Roy Baumeister, Paul Bloom, Joshua D. Greene, Jonathan Haidt,
Sam Harris, Joshua Knobe, Elizabeth Phelps, David Pizarro
The Mayflower Inn
Washington, CT
&
Eastover Farm
Bethlehem, CT
Tuesday July 20 – Thursday, July 22, 2010
Edge’s Morality show lineup, cleansed of Hauser.
Hm. Edge, the highly interesting and edgy science-meshes-with-culture outfit run by impressario and lit agent John Brockman, held a fascinating conference a couple months ago on morality. The event (to which I was invited as press but, to my regret, could not attend) featured an all-star lineup of researchers on morality. I’m familiar with the research of many of them, and it’s great stuff; the opening talk by Jonathan Haidt is a wonderful argument for the strength and value of this line of research. And I was particularly happy to see that the lineup included David Pizarro, whose wonderful work was till then going underrecognized.
Among the stars invited was Marc Hauser. Made sense at the time; this was a couple weeks before the scandal broke. Today I got a tweet that he’d “withdrawn” his contribution at the Edge conference. I went to the conference-event site to see how Edge had announced this withdrawal … and found he had all but disappeared. Hauser’s talk and photo had been removed. I scanned the page for his talk; gone. Finally I did a text search adn found a footnote to the introduction, in brackets, that said
[EDITOR’S NOTE: Marc Hauser, one of the nine participants at the conference, has withdrawn his contribution.]
No mention why, and there’s no link to the huge coverage. Other than this footnote, Marc Hauser was just gone. Other than the ed note, which is missable, the program page makes it look as if they never invited him.
I find this a problem.
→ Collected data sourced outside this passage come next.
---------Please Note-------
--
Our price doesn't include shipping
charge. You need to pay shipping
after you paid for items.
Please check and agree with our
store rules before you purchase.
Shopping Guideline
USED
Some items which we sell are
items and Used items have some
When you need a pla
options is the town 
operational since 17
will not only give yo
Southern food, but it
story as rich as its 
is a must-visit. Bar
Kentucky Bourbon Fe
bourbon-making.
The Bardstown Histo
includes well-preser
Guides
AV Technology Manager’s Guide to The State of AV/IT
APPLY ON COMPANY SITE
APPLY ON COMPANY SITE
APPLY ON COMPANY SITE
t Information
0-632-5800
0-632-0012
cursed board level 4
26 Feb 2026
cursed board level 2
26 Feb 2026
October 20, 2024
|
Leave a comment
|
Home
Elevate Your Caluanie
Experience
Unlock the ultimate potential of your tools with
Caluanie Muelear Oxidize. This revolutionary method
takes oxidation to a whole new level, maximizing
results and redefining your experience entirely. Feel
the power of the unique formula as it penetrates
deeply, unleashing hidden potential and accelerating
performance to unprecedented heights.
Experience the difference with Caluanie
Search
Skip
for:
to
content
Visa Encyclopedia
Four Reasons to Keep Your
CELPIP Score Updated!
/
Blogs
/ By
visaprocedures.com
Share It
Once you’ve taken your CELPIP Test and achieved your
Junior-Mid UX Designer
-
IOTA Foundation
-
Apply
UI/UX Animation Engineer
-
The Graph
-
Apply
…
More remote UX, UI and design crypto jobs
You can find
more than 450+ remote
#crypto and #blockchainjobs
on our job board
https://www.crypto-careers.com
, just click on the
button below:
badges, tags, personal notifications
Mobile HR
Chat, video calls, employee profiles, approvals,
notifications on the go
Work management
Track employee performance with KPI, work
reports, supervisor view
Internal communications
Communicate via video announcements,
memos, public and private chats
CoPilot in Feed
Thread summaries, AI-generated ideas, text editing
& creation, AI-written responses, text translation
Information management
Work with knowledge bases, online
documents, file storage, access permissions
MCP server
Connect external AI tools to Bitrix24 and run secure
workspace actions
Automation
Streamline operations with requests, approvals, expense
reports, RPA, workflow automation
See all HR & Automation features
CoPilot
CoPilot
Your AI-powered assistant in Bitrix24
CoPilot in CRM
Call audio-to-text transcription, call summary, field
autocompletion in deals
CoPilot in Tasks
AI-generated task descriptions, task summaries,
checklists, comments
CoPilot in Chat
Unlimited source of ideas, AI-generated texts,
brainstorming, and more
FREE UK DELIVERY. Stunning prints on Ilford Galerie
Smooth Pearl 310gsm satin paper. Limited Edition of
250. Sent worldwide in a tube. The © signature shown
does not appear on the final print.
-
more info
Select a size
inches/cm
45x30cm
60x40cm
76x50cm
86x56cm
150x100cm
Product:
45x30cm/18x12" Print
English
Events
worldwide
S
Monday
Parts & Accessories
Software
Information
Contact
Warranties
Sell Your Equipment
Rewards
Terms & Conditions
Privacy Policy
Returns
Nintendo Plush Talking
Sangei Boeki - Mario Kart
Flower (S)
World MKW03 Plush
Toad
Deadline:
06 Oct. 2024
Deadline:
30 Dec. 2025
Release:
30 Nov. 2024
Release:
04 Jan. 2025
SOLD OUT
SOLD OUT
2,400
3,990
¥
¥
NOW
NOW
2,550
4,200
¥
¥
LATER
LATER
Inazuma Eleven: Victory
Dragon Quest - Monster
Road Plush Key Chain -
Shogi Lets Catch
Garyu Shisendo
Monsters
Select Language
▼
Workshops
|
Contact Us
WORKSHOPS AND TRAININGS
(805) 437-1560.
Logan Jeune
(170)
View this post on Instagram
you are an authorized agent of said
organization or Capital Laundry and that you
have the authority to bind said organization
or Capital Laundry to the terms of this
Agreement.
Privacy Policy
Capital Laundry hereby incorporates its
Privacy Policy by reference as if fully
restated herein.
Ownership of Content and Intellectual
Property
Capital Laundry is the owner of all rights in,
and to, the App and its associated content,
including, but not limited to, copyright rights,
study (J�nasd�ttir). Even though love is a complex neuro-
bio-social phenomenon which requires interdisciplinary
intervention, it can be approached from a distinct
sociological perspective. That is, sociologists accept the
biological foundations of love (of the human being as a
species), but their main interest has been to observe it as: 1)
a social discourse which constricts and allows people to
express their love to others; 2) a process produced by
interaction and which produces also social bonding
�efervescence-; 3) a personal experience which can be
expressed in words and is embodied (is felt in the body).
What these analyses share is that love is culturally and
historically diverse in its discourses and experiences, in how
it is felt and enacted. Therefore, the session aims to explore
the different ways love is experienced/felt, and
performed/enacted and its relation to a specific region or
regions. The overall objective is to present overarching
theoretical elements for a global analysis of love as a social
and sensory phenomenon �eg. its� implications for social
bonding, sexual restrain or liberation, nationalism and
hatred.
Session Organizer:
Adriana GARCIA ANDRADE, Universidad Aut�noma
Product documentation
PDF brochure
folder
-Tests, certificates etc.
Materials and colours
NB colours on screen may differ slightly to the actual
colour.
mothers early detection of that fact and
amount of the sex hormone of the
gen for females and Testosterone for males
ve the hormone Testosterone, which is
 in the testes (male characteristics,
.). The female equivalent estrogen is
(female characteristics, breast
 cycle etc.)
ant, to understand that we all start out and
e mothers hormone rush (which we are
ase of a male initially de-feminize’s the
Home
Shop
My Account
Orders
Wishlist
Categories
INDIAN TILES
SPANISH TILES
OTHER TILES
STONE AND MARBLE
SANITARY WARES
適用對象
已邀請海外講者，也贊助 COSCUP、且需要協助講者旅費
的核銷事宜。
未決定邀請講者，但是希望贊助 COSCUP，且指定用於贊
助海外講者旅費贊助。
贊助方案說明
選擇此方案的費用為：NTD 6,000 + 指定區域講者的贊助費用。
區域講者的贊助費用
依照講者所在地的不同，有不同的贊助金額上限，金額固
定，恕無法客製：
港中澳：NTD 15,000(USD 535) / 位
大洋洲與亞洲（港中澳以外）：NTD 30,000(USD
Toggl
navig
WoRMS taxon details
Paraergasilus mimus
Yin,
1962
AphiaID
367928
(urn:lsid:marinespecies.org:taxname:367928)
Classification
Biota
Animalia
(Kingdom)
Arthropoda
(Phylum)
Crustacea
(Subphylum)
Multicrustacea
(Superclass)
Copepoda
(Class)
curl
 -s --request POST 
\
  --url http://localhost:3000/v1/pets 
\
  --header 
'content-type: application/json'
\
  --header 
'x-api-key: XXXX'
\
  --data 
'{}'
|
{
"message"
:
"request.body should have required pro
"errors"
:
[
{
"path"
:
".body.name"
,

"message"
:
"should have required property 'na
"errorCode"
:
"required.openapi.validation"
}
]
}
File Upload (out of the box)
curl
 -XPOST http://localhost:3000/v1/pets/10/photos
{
Edge exists to track the intersection of science and culture. Scientific misconduct, particularly if there are suggestions it might have been driven by the rewards of fame and media attention from places like Edge, is an extremely critical part of the intersection of science and culture. This isn’t the way to respond to it. Hauser was there because he told an ambitious story about his science; and he’s been found guilty of misconduct because he spun the story out a bit beyond his facts. (Or, if you want to be more charitable, in the interest of bolstering his story he claimed some findings he couldn’t show evidence for.) Though I have not viewed his talk at this event, I think the talk — his own description of where his work stood right before the wheels came off — is an important and perhaps vital part of the scientific, cultural, and historical record. Edge would be well to paste some information in about the scandal and note the reader/viewer should read or view accordingly. But it shouldn’t just erase the record. It should repost the thing with a note explaining the situation.